Structurally, RELX and Thomson Reuters are closely matched — neither holds a meaningful edge overall. Thomson Reuters still leads on growth and valuation, which keeps the comparison from looking entirely one-sided. Both sides have seen trend damage — neither carries a clear market edge right now. With both trends damaged, the structural comparison carries most of the weight here.
The comparison is based on similar long-term financial trajectories, not sector labels. Peer scores are normalised within each company's primary universe (REL.L: STOXX 600, TRI: Nasdaq 100).
Profitability points more clearly toward RELX PLC, while the broader score stays level overall.
Both operate in: Specialty Business Services
This comparison is based on industry proximity, not on functional trajectory similarity. REL.L and TRI share the same industry classification.
For a similarity-based comparison, see how RELX and Thomson Reuters each position within their functional peer groups in AssetNext.
Scores reflect position relative to comparable companies with similar long-term financial trajectories.
The clearest separation appears in profitability.
Left means cheaper relative valuation.

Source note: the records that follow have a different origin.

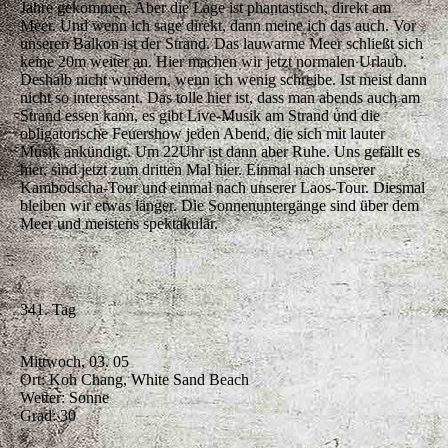
Jahre gekommen. Aber die Lage ist phantastisch, direkt am
Meer. Und wenn ich sage direkt, dann meine ich das auch. Vor
unseren Balkon ist der Strand. Das lauwarme Meer schließt sich
keine 20m weiter an. Hier machen wir jetzt normalen Urlaub.
Deshalb nicht wundern, wenn ich wenig schreibe. Ist meist dann
nicht so interessant. Das tolle hier ist, dass man abends auch am
Strand essen kann, es gibt Live-Musik am Strand und die
obligatorische Feuershow jeden Abend, die sich mit lauter
Musik ankündigt. Um 22Uhr ist dann aber Ruhe. Uns gefällt es
hier, sind jetzt zum dritten Mal hier. Einmal nach unserer
Kambodscha-Tour und einmal nach unserer Laos-Tour. Diesmal
bleiben wir etwas länger. Die Sonnenuntergänge sind über dem
Meer und meistens spektakulär.
341. Tag
Mittwoch, 03. 05
Ort: Koh Chang, White Sand Beach
Wetter: Sonne
Grad: 30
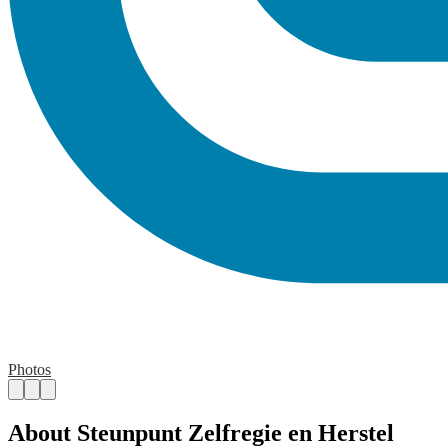
Photos
About Steunpunt Zelfregie en Herstel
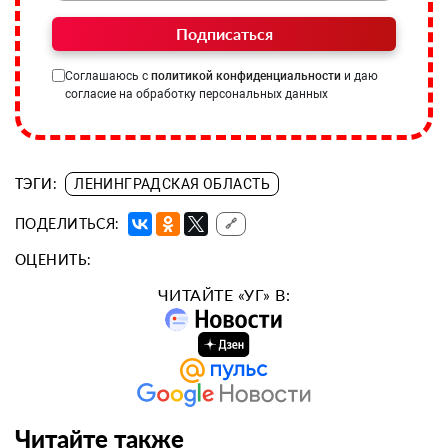
Подписаться
Соглашаюсь с
политикой конфиденциальности
и даю
согласие на обработку персональных данных
ТЭГИ:
ЛЕНИНГРАДСКАЯ ОБЛАСТЬ
ПОДЕЛИТЬСЯ:
🔗
ОЦЕНИТЬ:
ЧИТАЙТЕ «УГ» В:
Читайте также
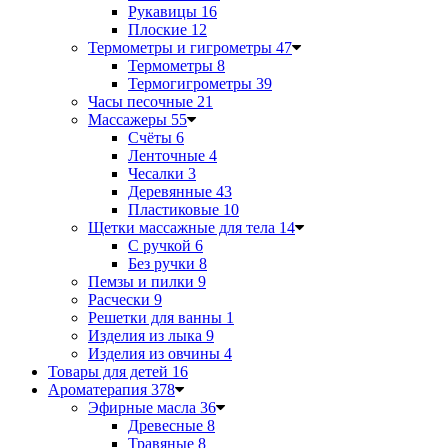
Рукавицы
16
Плоские
12
Термометры и гигрометры
47
Термометры
8
Термогигрометры
39
Часы песочные
21
Массажеры
55
Счёты
6
Ленточные
4
Чесалки
3
Деревянные
43
Пластиковые
10
Щетки массажные для тела
14
С ручкой
6
Без ручки
8
Пемзы и пилки
9
Расчески
9
Решетки для ванны
1
Изделия из лыка
9
Изделия из овчины
4
Товары для детей
16
Ароматерапия
378
Эфирные масла
36
Древесные
8
Травяные
8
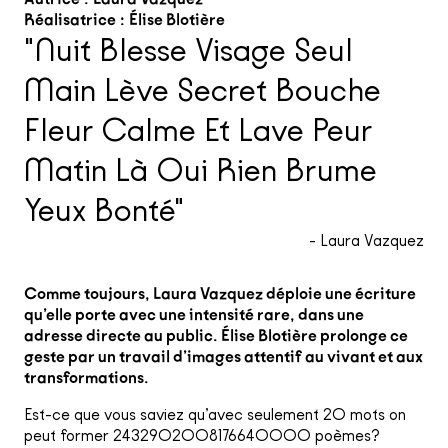
Réalisatrice :
Élise Blotière
"Nuit Blesse Visage Seul
Main Lève Secret Bouche
Fleur Calme Et Lave Peur
Matin Là Oui Rien Brume
Yeux Bonté"
- Laura Vazquez
Comme toujours, Laura Vazquez déploie une écriture
qu’elle porte avec une intensité rare, dans une
adresse directe au public. Élise Blotière prolonge ce
geste par un travail d’images attentif au vivant et aux
transformations.
Est-ce que vous saviez qu’avec seulement 20 mots on
peut former 2432902008176640000 poèmes?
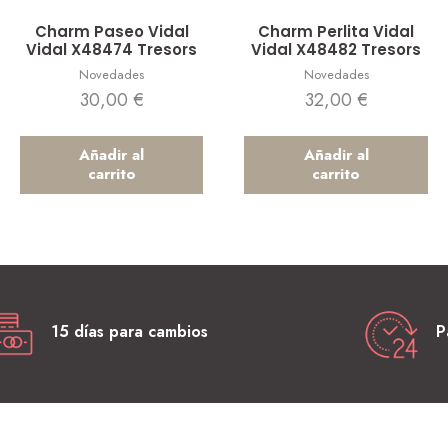
Vista rápida
Vista rápida
Charm Paseo Vidal
Charm Perlita Vidal
Vidal X48474 Tresors
Vidal X48482 Tresors
Novedades
Novedades
30,00
€
32,00
€
Añadir al
Añadir al
carrito
carrito
15 días para cambios
P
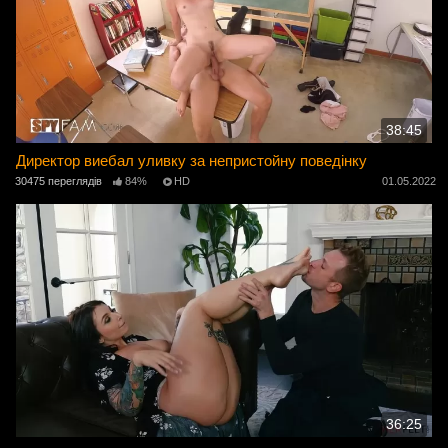
38:45
Директор виебал уливку за непристойну поведінку
30475 переглядів
84%
HD
01.05.2022
36:25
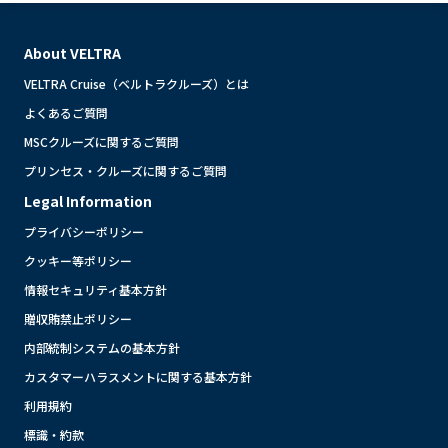
About VELTRA
VELTRA Cruise（ベルトラクルーズ）とは
よくあるご質問
MSCクルーズに関するご質問
プリンセス・クルーズに関するご質問
Legal Information
プライバシーポリシー
クッキー等ポリシー
情報セキュリティ基本方針
贈収賄禁止ポリシー
内部統制システムの基本方針
カスタマーハラスメントに関する基本方針
利用規約
標識・約款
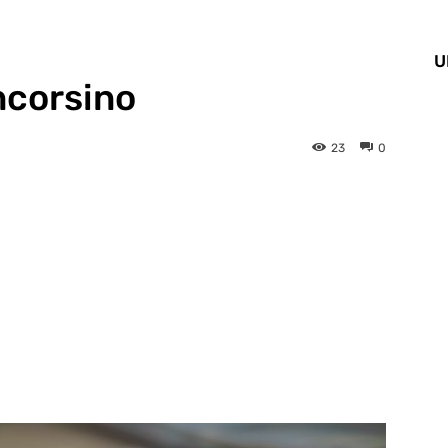
U
ncorsino
23
0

Higher means stronger structure.
Thomson Reuters Corporation and RELX PLC look relatively close on structure, but the price setup still leans toward Thomson Reuters Corporation.
Valuation position uses peer-relative PE percentile (idx_pct_pe) where available.
Capital efficiency adds support, with a 12.2-point ROIC advantage.
Valuation still tilts materially toward Thomson Reuters Corporation, which stops the result from looking dominant across the whole profile.
Profitability provides the clearer read here, while the broader score remains level.
Break down the REL.L vs TRI comparison across all dimensions with the full interactive tool.
Explore how REL.L and TRI each compare against other companies in their peer groups.
Rule-based, descriptive analysis only. Derived from peer percentile dimensions. Not investment advice. Peer groups are determined algorithmically based on structural similarity — not by sector classification alone.
AssetNext scores reflect each company's structural position within its functional peer group — not a ranking against all stocks simultaneously. Peers are identified by similarity across eight financial dimensions, including revenue growth trajectory, margin structure, capital intensity, and earnings stability. A score of 75 means the company ranks in the top quartile within its own peer group, not the entire market.
Four dimension scores drive the overall peer score: Growth (revenue trajectory and expansion dynamics), Quality (margin structure and capital efficiency), Valuation (peer-relative pricing on standard multiples), and Stability (earnings consistency and financial predictability). Each dimension is scored 0–100 relative to the peer group, then combined into an overall peer score using equal weighting.
Because scores are peer-relative, the same company can have slightly different scores in different index universes. On comparison pages, both companies are shown within their shared peer universe wherever possible — so the scores are directly comparable. The peer basis is stated on each score card.
Scores are recalculated periodically as underlying financial data is updated. All analysis is descriptive and rule-based — AssetNext describes structural realities and never issues buy, sell or hold recommendations.